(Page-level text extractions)
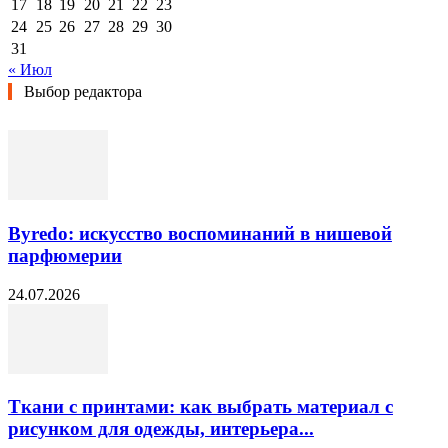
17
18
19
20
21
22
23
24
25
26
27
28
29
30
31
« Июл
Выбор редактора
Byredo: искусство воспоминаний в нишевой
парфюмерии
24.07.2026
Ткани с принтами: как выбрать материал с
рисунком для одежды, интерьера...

• [Exercise aim]: Each entry above should be written out again exactly, without its pictures.

• [Answer section]:
17
18
19
20
21
22
23
24
25
26
27
28
29
30
31
« Июл
Выбор редактора
Byredo: искусство воспоминаний в нишевой
парфюмерии
24.07.2026
Ткани с принтами: как выбрать материал с
рисунком для одежды, интерьера...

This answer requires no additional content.